Student Learning Outcomes
As a result of completing the IBHC C-CART Graduate Certificate, students will:
- Gain familiarity with the behavioral health consultant (BHC) model of behavior change and learn how to apply this model in various clinical setting.
- Identify the biological, environmental, behavioral and social causes and consequences of drug use and addiction across the lifespan
- Advance new and improved health service research strategies to prevent drug use and its consequences while serving integrated interprofessional, diverse behavioral healthcare settings
- Demonstrate understanding of this health-service research knowledge by conducting data analyses, interpreting findings, developing quantitative and qualitative research methods plans, and writing effective results narratives that provide a direct benefit to cooperating IBDHC agencies in which the students are placed.

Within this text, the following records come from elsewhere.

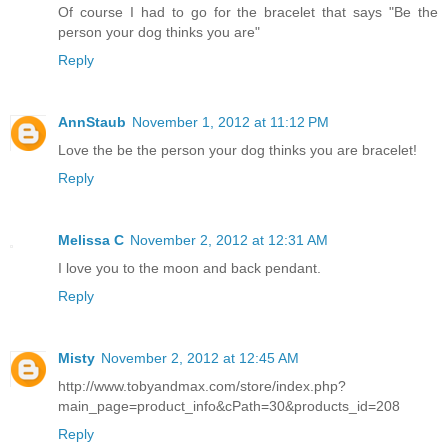
Of course I had to go for the bracelet that says "Be the
person your dog thinks you are"
Reply
AnnStaub
November 1, 2012 at 11:12 PM
Love the be the person your dog thinks you are bracelet!
Reply
Melissa C
November 2, 2012 at 12:31 AM
I love you to the moon and back pendant.
Reply
Misty
November 2, 2012 at 12:45 AM
http://www.tobyandmax.com/store/index.php?
main_page=product_info&cPath=30&products_id=208
Reply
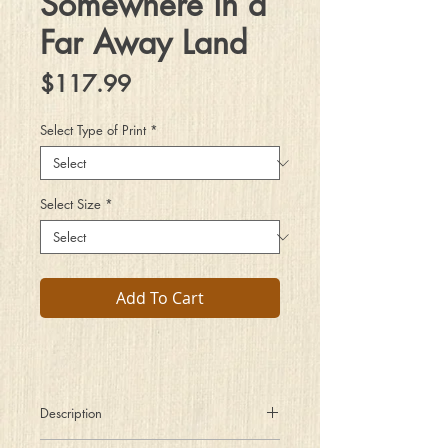
Somewhere in a
Far Away Land
Price
$117.99
Select Type of Print
*
Select Size
*
Add To Cart
Description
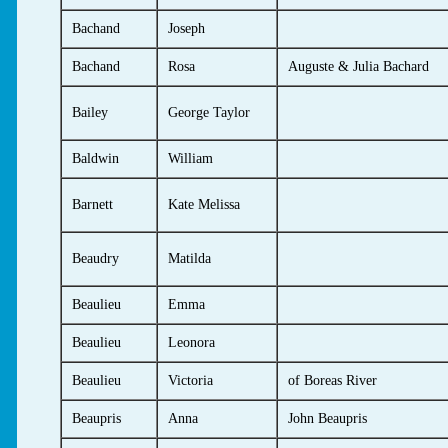
Bachand
Joseph
Bachand
Rosa
Auguste & Julia Bachard
Bailey
George Taylor
Baldwin
William
Barnett
Kate Melissa
Beaudry
Matilda
Beaulieu
Emma
Beaulieu
Leonora
Beaulieu
Victoria
of Boreas River
Beaupris
Anna
John Beaupris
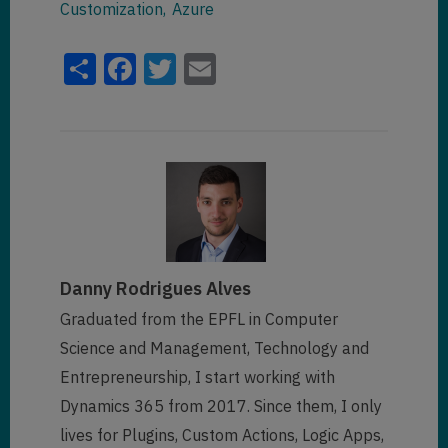
Customization
Azure
Share
Facebook
Twitter
Email
Danny Rodrigues Alves
Graduated from the EPFL in Computer
Science and Management, Technology and
Entrepreneurship, I start working with
Dynamics 365 from 2017. Since them, I only
lives for Plugins, Custom Actions, Logic Apps,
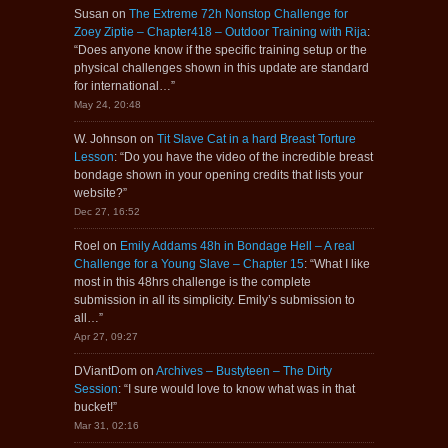
Susan
on
The Extreme 72h Nonstop Challenge for
Zoey Ziptie – Chapter418 – Outdoor Training with Rija
:
“
Does anyone know if the specific training setup or the
physical challenges shown in this update are standard
for international…
”
May 24, 20:48
W. Johnson
on
Tit Slave Cat in a hard Breast Torture
Lesson
: “
Do you have the video of the incredible breast
bondage shown in your opening credits that lists your
website?
”
Dec 27, 16:52
Roel
on
Emily Addams 48h in Bondage Hell – A real
Challenge for a Young Slave – Chapter 15
: “
What I like
most in this 48hrs challenge is the complete
submission in all its simplicity. Emily’s submission to
all…
”
Apr 27, 09:27
DViantDom
on
Archives – Bustyteen – The Dirty
Session
: “
I sure would love to know what was in that
bucket!
”
Mar 31, 02:16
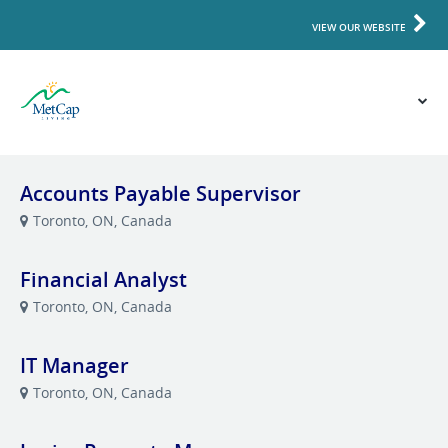
VIEW OUR WEBSITE
Accounts Payable Supervisor
Toronto, ON, Canada
Financial Analyst
Toronto, ON, Canada
IT Manager
Toronto, ON, Canada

- Identify new and improved treatments to help people with substance use/substance use disorders achieve and maintain a meaningful and sustained recovery
- Advance important and innovative health services questions applied to in the context of the US healthcare system and health policy research
Additional Admission Requirements
- Admission requirements over and above admission to NAU are required.
- NAU Graduate Online application required (www.nau.edu/graduateapply) for all programs. Details on admission requirements are included in the online application.
- Undergraduate degree from a regionally accredited institution
- Grade Point Average (GPA) of 3.00 (scale is 4.00 = "A"), or the equivalent.
- Admission to many graduate programs is on a competitive basis, and programs may have higher standards than those established by the Graduate College.
- For details on graduate admission policies, please visit http://nau.edu/GradCol/Admissions/Graduate-Admissions-Policy/.
- Individual program admission requirements include:
C-CART Scholars will be required to meet the following eligibility criteria:
- Enrolled or accepted into a doctoral degree program in one of the following areas:
- Doctor of Occupational Therapy,
- PhD in Combined Counseling/School Psychology
- PsyD in Clinical Psychology
- PhD in Interdisciplinary Health
- Doctorate in Physical Therapy (Phase II)
- An employee of a Community Partner organization with an earned doctoral degree in applied psychology, public health, behavioral health, occupational therapy, physical therapy, social work, or a related health or human services field.
- Demonstrate commitment to a career that emphasizes clinical or services research in the fields of behavioral health with a special emphasis on addictions; and
- Intend to remain enrolled in the C-CART Graduate Certificate for all five semesters and attend two local/national/state conferences in the area of addictions.
- Enrolled or accepted into a doctoral degree program in one of the following areas:
This certificate may be pursued and completed concurrently with a degree program or as a stand-alone certificate. Under both circumstances, federal financial aid can be used for this certificate.